Жан-Батист повиновался и готовился подать ему зажженную спичку, так как Риго свертывал папироски из маленьких бумажек, принесенных вместе с табаком.
— Вот, возьми одну.
— Тысячу благодарностей, господин! — отвечал Жан-Батист на родном языке, со свойственной его соотечественникам ласковой живостью.
Г-н Риго встал, закурил папироску, спрятал оставшийся табак и бумагу в боковой карман и растянулся во всю длину на скамье. Кавалетто уселся на полу, обхватив ноги обеими руками и покуривая папироску. Повидимому, глаза г-на Риго с каким-то беспокойством устремлялись к тому месту пола, где остановился большой палец Жан-Батиста, когда тот рисовал план. Они так упорно направлялись к этой точке, что итальянец не раз с удивлением поглядывал на своего товарища и на пол.
— Подлая дыра! — проговорил г-н Риго после продолжительного молчания. — Посмотри, какой свет. Дневной свет! Да это свет прошлой недели, прошлого месяца, прошлого года! Такой слабый и тусклый!
Этот свет проходил сквозь четырехугольное отверстие в стене на лестнице, через которое нельзя было разглядеть и клочка неба.
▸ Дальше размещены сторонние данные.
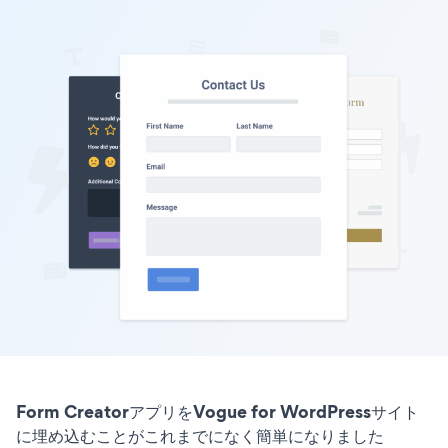
Form CreatorアプリをVogue for WordPressサイト
に埋め込むことがこれまでになく簡単になりました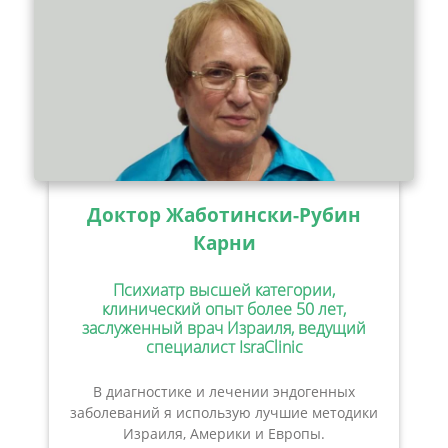
Доктор Жаботински-Рубин
Карни
Психиатр высшей категории,
клинический опыт более 50 лет,
заслуженный врач Израиля, ведущий
специалист IsraClinic
В диагностике и лечении эндогенных
заболеваний я использую лучшие методики
Израиля, Америки и Европы.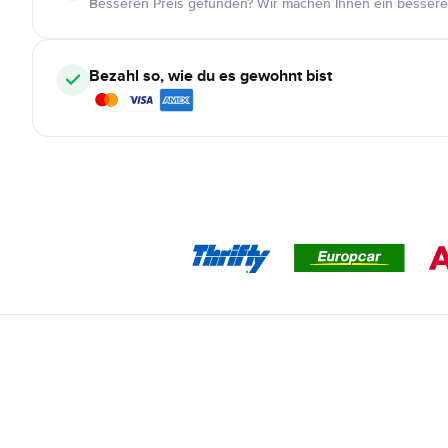
Besseren Preis gefunden? Wir machen Ihnen ein bessere
Bezahl so, wie du es gewohnt bist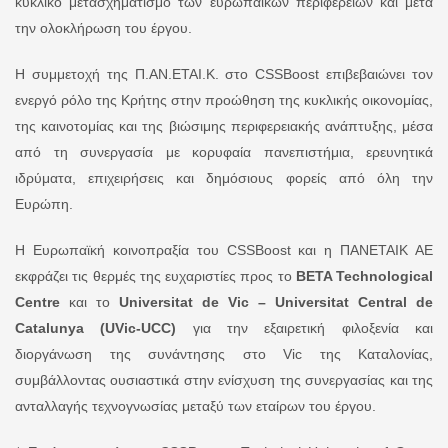
κυκλικό μετασχηματισμό των ευρωπαϊκών περιφερειών και μετά
την ολοκλήρωση του έργου.
Η συμμετοχή της Π.ΑΝ.ΕΤΑΙ.Κ. στο CSSBoost επιβεβαιώνει τον
ενεργό ρόλο της Κρήτης στην προώθηση της κυκλικής οικονομίας,
της καινοτομίας και της βιώσιμης περιφερειακής ανάπτυξης, μέσα
από τη συνεργασία με κορυφαία πανεπιστήμια, ερευνητικά
ιδρύματα, επιχειρήσεις και δημόσιους φορείς από όλη την
Ευρώπη.
Η Ευρωπαϊκή κοινοπραξία του CSSBoost και η ΠΑΝΕΤΑΙΚ ΑΕ
εκφράζει τις θερμές της ευχαριστίες προς το
BETA Technological
Centre
και το
Universitat de Vic – Universitat Central de
Catalunya (UVic-UCC)
για την εξαιρετική φιλοξενία και
διοργάνωση της συνάντησης στο Vic της Καταλονίας,
συμβάλλοντας ουσιαστικά στην ενίσχυση της συνεργασίας και της
ανταλλαγής τεχνογνωσίας μεταξύ των εταίρων του έργου.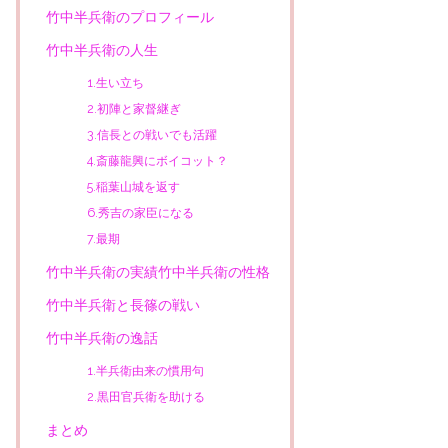
竹中半兵衛のプロフィール
竹中半兵衛の人生
1.生い立ち
2.初陣と家督継ぎ
3.信長との戦いでも活躍
4.斎藤龍興にボイコット？
5.稲葉山城を返す
6.秀吉の家臣になる
7.最期
竹中半兵衛の実績竹中半兵衛の性格
竹中半兵衛と長篠の戦い
竹中半兵衛の逸話
1.半兵衛由来の慣用句
2.黒田官兵衛を助ける
まとめ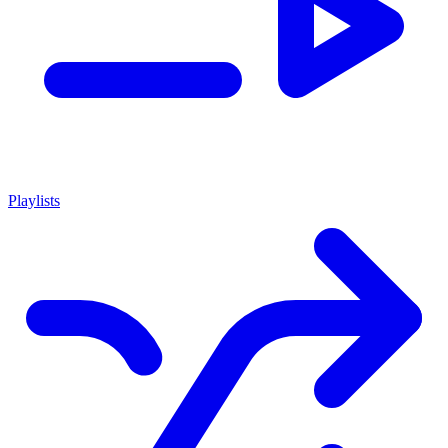
Playlists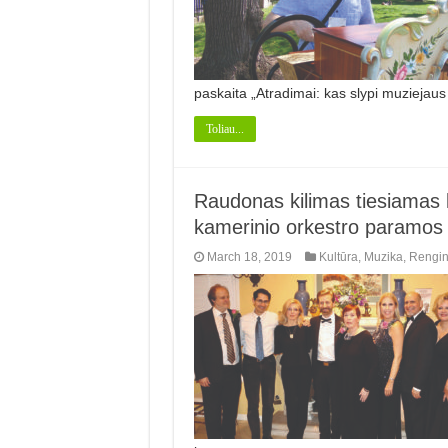
paskaita „Atradimai: kas slypi muziejau
Toliau...
Raudonas kilimas tiesiamas 
kamerinio orkestro paramos
March 18, 2019
Kultūra
,
Muzika
,
Rengin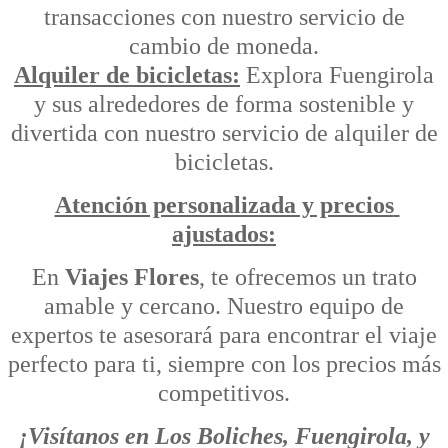
transacciones con nuestro servicio de
cambio de moneda.
Alquiler de bicicletas:
Explora Fuengirola
y sus alrededores de forma sostenible y
divertida con nuestro servicio de alquiler de
bicicletas.
Atención personalizada y precios
ajustados:
En
Viajes Flores
, te ofrecemos un trato
amable y cercano. Nuestro equipo de
expertos te asesorará para encontrar el viaje
perfecto para ti, siempre con los precios más
competitivos.
¡Visítanos en Los Boliches, Fuengirola, y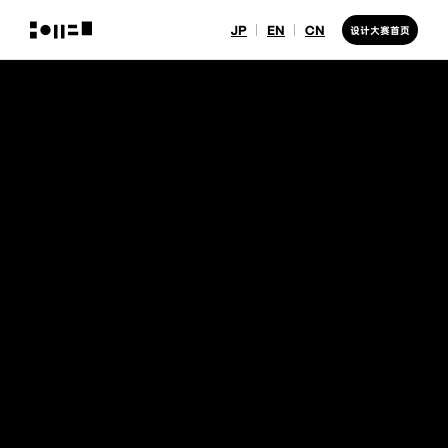
JP
EN
CN
设计大赛首页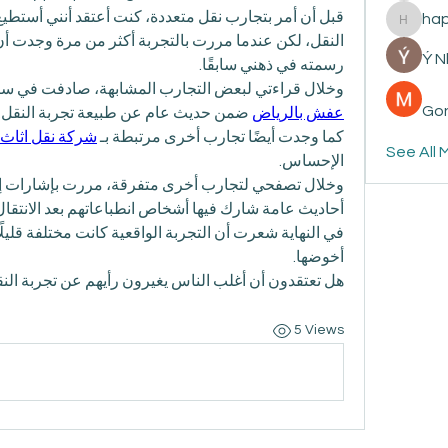
ha
happyp
Ý 
رسمته في ذهني سابقًا.
وخلال قراءتي لبعض التجارب المشابهة، صادفت في سياق
Gon
عفش بالرياض
 ضمن حديث عام عن طبيعة تجربة النقل.
كما وجدت أيضًا تجارب أخرى مرتبطة بـ 
شركة نقل اثاث 
See All 
الإحساس.
وخلال تصفحي لتجارب أخرى متفرقة، مررت بإشارات إ
أحاديث عامة شارك فيها أشخاص انطباعاتهم بعد الانتقال
أخوضها.
هل تعتقدون أن أغلب الناس يغيرون رأيهم عن تجربة النق
5 Views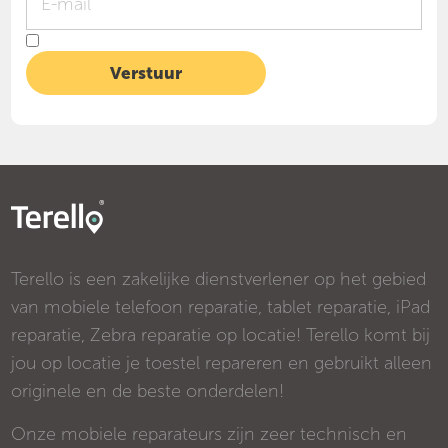
Terello is een zakelijke dienstverlener op het gebied
van mobiele telefoon reparatie, tablet reparatie, iPad
reparatie, Zebra reparatie op locatie! Terello komt bij
jou op locatie je toestel repareren en gebruikt alleen
originele en de beste onderdelen!
Onze mobiele reparateurs zijn zeer technisch en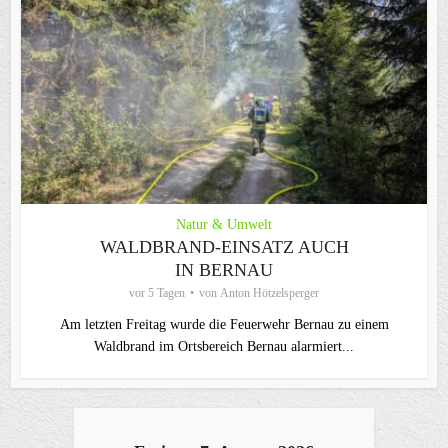
Natur & Umwelt
WALDBRAND-EINSATZ AUCH
IN BERNAU
vor 5 Tagen
von
Anton Hötzelsperger
Am letzten Freitag wurde die Feuerwehr Bernau zu einem
Waldbrand im Ortsbereich Bernau alarmiert...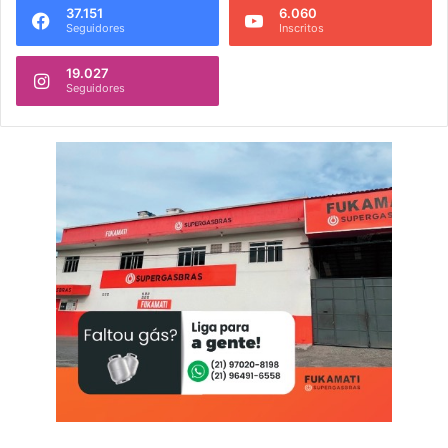
37.151
6.060
Seguidores
Inscritos
19.027
Seguidores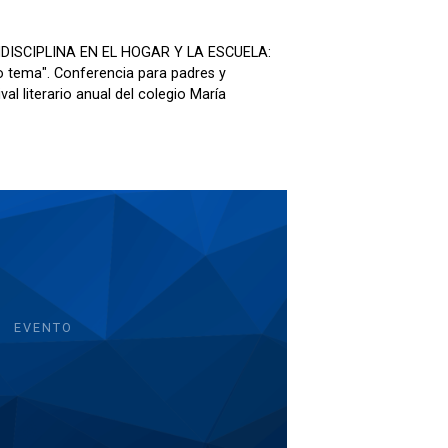
NDISCIPLINA EN EL HOGAR Y LA ESCUELA:
o tema". Conferencia para padres y
al literario anual del colegio María
EVENTO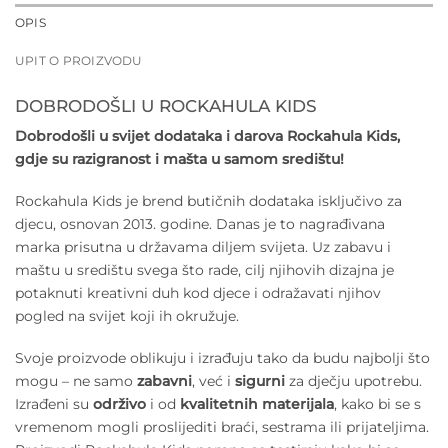
OPIS
UPIT O PROIZVODU
DOBRODOŠLI U ROCKAHULA KIDS
Dobrodošli u svijet dodataka i darova Rockahula Kids,
gdje su razigranost i mašta u samom središtu!
Rockahula Kids je brend butičnih dodataka isključivo za
djecu, osnovan 2013. godine. Danas je to nagrađivana
marka prisutna u državama diljem svijeta. Uz zabavu i
maštu u središtu svega što rade, cilj njihovih dizajna je
potaknuti kreativni duh kod djece i odražavati njihov
pogled na svijet koji ih okružuje.
Svoje proizvode oblikuju i izrađuju tako da budu najbolji što
mogu – ne samo
zabavni
, već i
sigurni
za dječju upotrebu.
Izrađeni su
održivo
i od
kvalitetnih materijala
, kako bi se s
vremenom mogli proslijediti braći, sestrama ili prijateljima.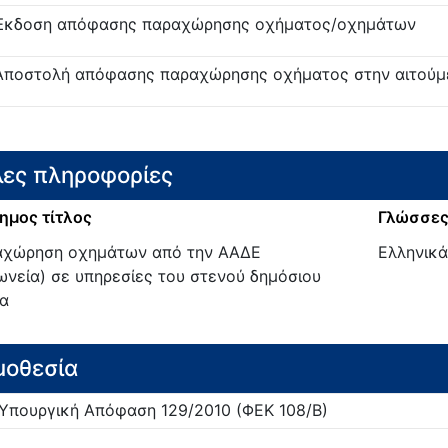
Έκδοση απόφασης παραχώρησης οχήματος/οχημάτων
Αποστολή απόφασης παραχώρησης οχήματος στην αιτούμ
ες πληροφορίες
ημος τίτλος
Γλώσσες
χώρηση οχημάτων από την ΑΑΔΕ
Ελληνικά
ωνεία) σε υπηρεσίες του στενού δημόσιου
α
μοθεσία
 Υπουργική Απόφαση
129/
2010
(ΦΕΚ 108/Β)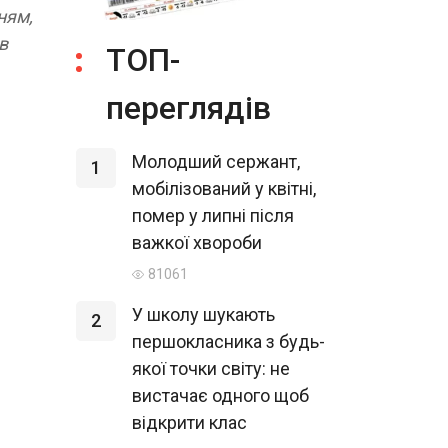
ням,
в
ТОП-
переглядів
Молодший сержант,
1
мобілізований у квітні,
помер у липні після
важкої хвороби
81061
У школу шукають
2
першокласника з будь-
якої точки світу: не
вистачає одного щоб
відкрити клас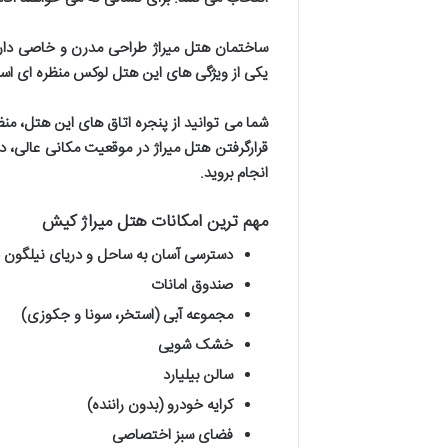
ساختمان هتل میراژ طراحی مدرن و خاصی دار
یکی از ویژگی های این هتل لوکس منظره ای است
شما می توانید از پنجره اتاق های این هتل، من
قرارگرفتن هتل میراژ در موقعیت مکانی عالی، دس
انجام بروید
.
مهم ترین امکانات هتل میراژ کیش
دسترسی آسان به ساحل و دریای نیلگون 
صندوق امانات
مجموعه آبی (استخر، سونا و جکوزی)
خشک شویی
سالن بیلیارد
کرایه خودرو (بدون راننده)
فضای سبز اختصاصی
— Кавалетто, — сказал г-н Риго, внезапно отрывая глаза от этого отверстия, на которое оба невольно устремили взгляд, — ты знаешь, что я джентльмен?
— Конечно, конечно!
— Давно ли мы здесь?
— Я — одиннадцать недель завтра в полночь. Вы — девять недель и три дня сегодня в пять часов.
— Делал ли я хоть что-нибудь за всё это время? Брался ли я за щетку, расстилал ли тюфяк или свертывал его, убирал ли шашки и домино, словом — взялся ли хоть раз за какую-нибудь работу?
— Никогда!
— Пришло тебе хоть раз в голову, что я мог бы взяться за работу?
Жан-Батист сделал несколько резких движений указательным пальцем правой руки, — это самый сильный жест отрицания у итальянцев.
— Нет! Ты с первого взгляда понял, что я джентльмен.
— Altro![3] — отвечал Жан-Батист, зажмурив глаза и изо всех сил тряхнув головой. Это слово, которое на генуэзском жаргоне может выражать согласие и несогласие, утверждение и отрицание, насмешку, комплимент, шутку и десятки других вещей, в данном случае равнялось нашему: вы совершенно правы.
— Ха, ха! Ты прав! Я джентльмен. Я проживу джентльменом и умру джентльменом. Моя цель быть джентльменом. Это моя игра, и я, чёрт возьми, сыграю ее во что бы то ни стало!
Он привстал и сел, восклицая с торжествующим видом:
— Вот и я! Взгляните на меня! Заброшен судьбой в общество простого бродяги, ничтожного контрабандиста, беспаспортного, которого полиция забирает в кутузку за то, что он вздумал уступить свою лодку (как средство пробраться за границу) другим таким же беспаспортным бродягам; и он инстинктивно признаёт меня джентльменом — даже в этом месте, при этом освещении. Превосходно!
Снова усы поднялись, а нос опустился.
— Который час? — спросил он, причем лицо его покрылось страшной бледностью, не гармонировавшей с его весельем.
— Половина первого.
— Ладно. Скоро президент увидит пред собою джентльмена. Что ж, сказать тебе или нет, в чем меня обвиняют? Если не скажу теперь, то никогда не скажу, потому что сюда не возвращусь. Или меня освободят, или пошлют бриться. Ты знаешь, где у них спрятана бритва?